Analyze data with Apache Spark and Python
In this article, you learn how to perform exploratory data analysis by using Azure Open Datasets and Apache Spark. This article analyzes the New York City taxi dataset. The data is available through Azure Open Datasets. This subset of the dataset contains information about yellow taxi trips: information about each trip, the start and end time and locations, the cost, and other interesting attributes.
In this article, you:
- Download and prepare data
- Analyze data
- Visualize data
Prerequisites
Get a Microsoft Fabric subscription. Or, sign up for a free Microsoft Fabric trial.
Sign in to Microsoft Fabric.
Use the experience switcher on the left side of your home page to switch to the Synapse Data Science experience.
Download and prepare the data
To start, download the New York City (NYC) Taxi dataset and prepare the data.
Create a notebook by using PySpark. For instructions, see Create a notebook.
Note
Because of the PySpark kernel, you don't need to create any contexts explicitly. The Spark context is automatically created for you when you run the first code cell.

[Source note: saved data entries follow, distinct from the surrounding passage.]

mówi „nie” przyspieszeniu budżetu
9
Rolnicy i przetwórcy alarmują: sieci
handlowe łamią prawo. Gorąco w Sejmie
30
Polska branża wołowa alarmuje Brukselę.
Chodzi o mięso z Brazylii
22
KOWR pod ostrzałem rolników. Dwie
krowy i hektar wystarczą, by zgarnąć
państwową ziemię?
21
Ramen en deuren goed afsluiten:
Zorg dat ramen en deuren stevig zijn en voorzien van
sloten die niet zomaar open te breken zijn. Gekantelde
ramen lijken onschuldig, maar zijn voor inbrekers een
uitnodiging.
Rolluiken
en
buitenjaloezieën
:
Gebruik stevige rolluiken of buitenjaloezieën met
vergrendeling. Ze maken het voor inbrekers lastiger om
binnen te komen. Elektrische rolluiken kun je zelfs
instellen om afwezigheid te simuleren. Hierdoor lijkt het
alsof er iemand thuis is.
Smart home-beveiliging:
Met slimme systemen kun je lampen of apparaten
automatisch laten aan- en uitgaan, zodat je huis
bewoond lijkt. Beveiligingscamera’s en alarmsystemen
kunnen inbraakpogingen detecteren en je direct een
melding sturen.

In this article, you use several different libraries to help visualize the dataset. To do this analysis, import the following libraries:
import matplotlib.pyplot as plt import seaborn as sns import pandas as pd
Because the raw data is in Parquet format, you can use the Spark context to pull the file into memory as a DataFrame directly. Use the Open Datasets API to retrieve the data and create a Spark DataFrame. To infer the datatypes and schema, use the Spark DataFrame schema on read properties.
from azureml.opendatasets import NycTlcYellow end_date = parser.parse('2018-06-06') start_date = parser.parse('2018-05-01') nyc_tlc = NycTlcYellow(start_date=start_date, end_date=end_date) nyc_tlc_pd = nyc_tlc.to_pandas_dataframe() df = spark.createDataFrame(nyc_tlc_pd)

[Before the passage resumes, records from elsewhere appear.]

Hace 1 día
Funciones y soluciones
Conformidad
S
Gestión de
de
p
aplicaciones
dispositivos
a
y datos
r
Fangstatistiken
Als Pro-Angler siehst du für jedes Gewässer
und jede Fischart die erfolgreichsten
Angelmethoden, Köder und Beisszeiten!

After the data is read, do some initial filtering to clean the dataset. You might remove unneeded columns and add columns that extract important information. In addition, you can filter out anomalies within the dataset.

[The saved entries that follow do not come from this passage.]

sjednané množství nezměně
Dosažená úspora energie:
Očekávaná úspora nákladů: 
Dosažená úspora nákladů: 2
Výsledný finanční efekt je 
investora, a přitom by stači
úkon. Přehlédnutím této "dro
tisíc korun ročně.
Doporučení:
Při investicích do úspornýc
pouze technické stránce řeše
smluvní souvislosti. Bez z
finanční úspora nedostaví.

# Filter the dataset from pyspark.sql.functions import * filtered_df = df.select('vendorID', 'passengerCount', 'tripDistance','paymentType', 'fareAmount', 'tipAmount'\ , date_format('tpepPickupDateTime', 'hh').alias('hour_of_day')\ , dayofweek('tpepPickupDateTime').alias('day_of_week')\ , dayofmonth(col('tpepPickupDateTime')).alias('day_of_month'))\ .filter((df.passengerCount > 0)\ & (df.tipAmount >= 0)\ & (df.fareAmount >= 1) & (df.fareAmount <= 250)\ & (df.tripDistance > 0) & (df.tripDistance <= 200)) filtered_df.createOrReplaceTempView("taxi_dataset")
Analyze data
As a data analyst, you have a wide range of tools available to help you extract insights from the data. In this part of the article, learn about a few useful tools available within Microsoft Fabric notebooks. In this analysis, you want to understand the factors that yield higher taxi tips for the selected period.
Apache Spark SQL Magic
First, do exploratory data analysis by using Apache Spark SQL and magic commands with the Microsoft Fabric notebook. After you have the query, visualize the results by using the built-in chart options
capability.
In the notebook, create a new cell and copy the following code. By using this query, you can understand how the average tip amounts change over the period you select. This query also helps you identify other useful insights, including the minimum/maximum tip amount per day and the average fare amount.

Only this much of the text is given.